(What to produce) Look through the lines below and extract each one that contains "other".

(Excerpted records)
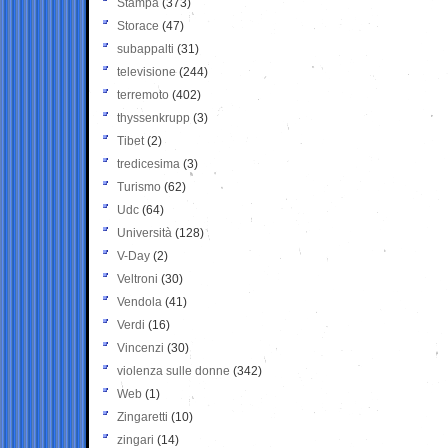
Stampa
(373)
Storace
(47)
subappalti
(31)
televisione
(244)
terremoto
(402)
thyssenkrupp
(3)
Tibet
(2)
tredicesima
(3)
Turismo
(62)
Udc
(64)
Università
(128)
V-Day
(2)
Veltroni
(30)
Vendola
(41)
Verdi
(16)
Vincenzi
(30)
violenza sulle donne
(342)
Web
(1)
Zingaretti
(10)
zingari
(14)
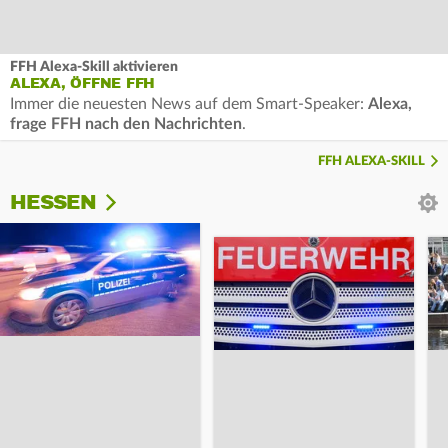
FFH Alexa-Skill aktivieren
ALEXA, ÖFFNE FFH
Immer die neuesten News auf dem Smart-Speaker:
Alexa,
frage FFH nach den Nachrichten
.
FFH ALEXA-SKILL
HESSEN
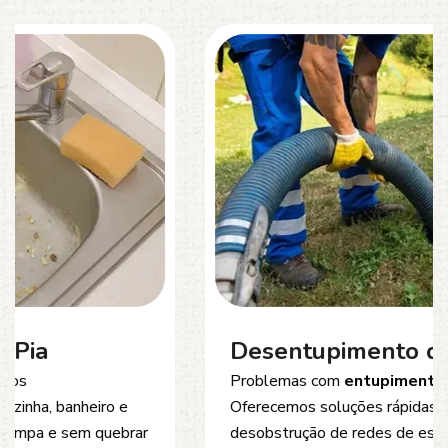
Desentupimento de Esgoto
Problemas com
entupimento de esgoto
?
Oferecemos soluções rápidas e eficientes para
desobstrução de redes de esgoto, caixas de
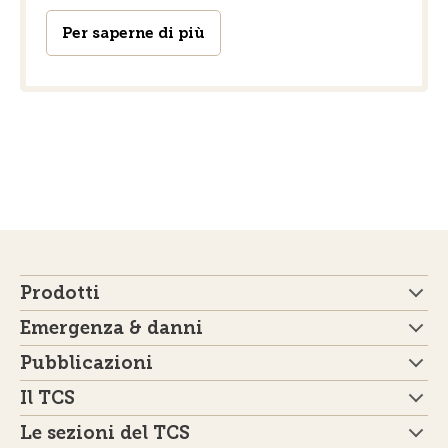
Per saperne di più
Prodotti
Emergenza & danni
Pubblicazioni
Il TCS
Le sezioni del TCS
---
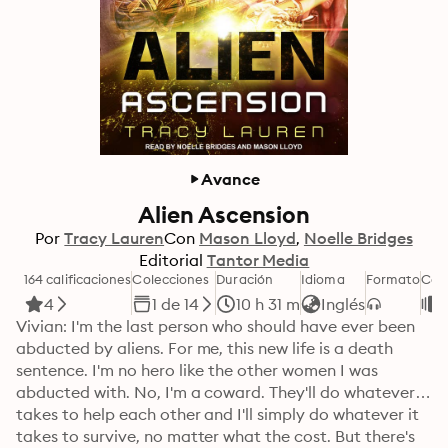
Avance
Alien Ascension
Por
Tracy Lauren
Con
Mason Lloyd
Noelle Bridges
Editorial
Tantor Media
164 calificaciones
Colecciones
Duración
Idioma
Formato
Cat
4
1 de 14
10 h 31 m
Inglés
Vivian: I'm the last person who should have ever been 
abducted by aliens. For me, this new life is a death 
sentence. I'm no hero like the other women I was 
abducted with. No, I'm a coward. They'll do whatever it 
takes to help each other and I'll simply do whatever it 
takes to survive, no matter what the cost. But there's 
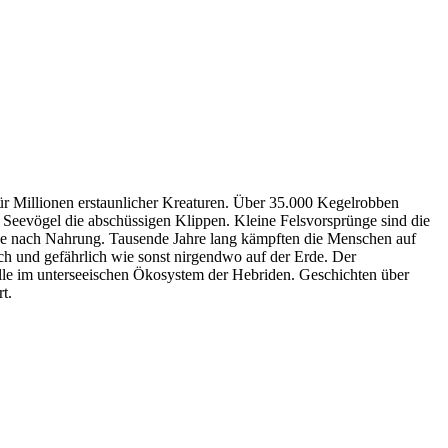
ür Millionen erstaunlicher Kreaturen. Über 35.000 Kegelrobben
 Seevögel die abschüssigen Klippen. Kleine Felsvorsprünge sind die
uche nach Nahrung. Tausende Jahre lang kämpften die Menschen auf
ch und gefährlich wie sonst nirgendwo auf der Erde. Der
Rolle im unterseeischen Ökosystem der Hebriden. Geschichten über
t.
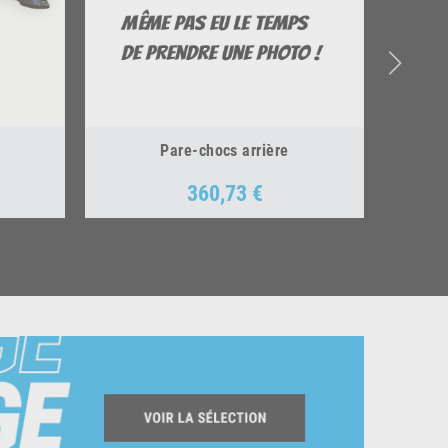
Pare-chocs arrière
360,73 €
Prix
---
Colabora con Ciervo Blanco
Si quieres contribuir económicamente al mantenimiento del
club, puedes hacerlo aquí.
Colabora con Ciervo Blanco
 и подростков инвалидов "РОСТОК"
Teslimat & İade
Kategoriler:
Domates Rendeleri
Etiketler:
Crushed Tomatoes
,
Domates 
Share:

(Exercise answer)
sentence. I'm no hero like the other women I was 
takes to help each other and I'll simply do whatever it 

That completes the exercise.